À la fin de l’année 2022, Jeanne Pollès, alors présidente de Philip Morris France, qualifiait les hausses de prix sur le tabac d’« immense cadeau au profit des revendeurs à la sauvette de tabac, qui pour la plupart vendent également des stupéfiants et qui alimentent les réseaux mafieux internationaux ».
Les politiques tarifaires des fabricants montrent aujourd’hui que ceux-ci n’accordent que peu de crédit à leur propre argumentaire, qui ne sert en réalité qu’à dissuader les pouvoirs publics de mettre en œuvre des politiques de santé publique. Ces arguments, largement diffusés par l’industrie du tabac, infusent pourtant l’ensemble du débat public, et participent à expliquer l’absence de trajectoire fiscale dans le Programme national de lutte contre le tabac (PNLT).
•• À ce titre, c’est précisément l’absence de trajectoire fiscale sur les produits du tabac dans le PNLT qui laisse aujourd’hui les mains libres à l’industrie du tabac pour augmenter ses prix et ses marges. Cette augmentation additionnelle bat par ailleurs en brèche le discours de l’industrie du tabac, qui communique bruyamment sur sa volonté d’organiser elle-même la fin du tabac traditionnel, pour aller vers un « monde sans fumée ». Dans la pratique, les fabricants font tout pour renforcer la profitabilité de la vente de cigarettes et de tabac à rouler, au détriment de la santé publique.
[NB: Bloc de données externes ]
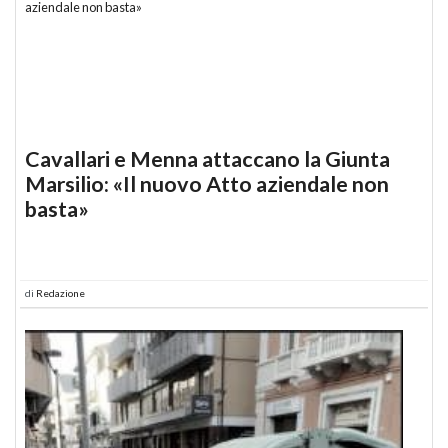
Cavallari e Menna attaccano la Giunta
Marsilio: «Il nuovo Atto aziendale non
basta»
di
Redazione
L’augmentation des marges bénéficiaires par les fabricants est par ailleurs problématique à deux niveaux. D’une part, elle implique un renforcement financier d’une industrie dont la puissance et l’influence constituent en soi une menace directe pour la santé publique. D’autre part, elle permettra aux fabricants, dans le cas où une politique fiscale était mise en œuvre, d’en atténuer l’efficacité en rognant sur les marges.
Pour le Professeur Yves Martinet, président du Comité national contre le Tabagisme, « ces augmentations de prix décidées par les fabricants devraient convaincre les pouvoirs publics de prendre le discours de l’industrie pour ce qu’il est, c’est-à-dire une stratégie de désinformation et de parasitage des politiques de santé publique ».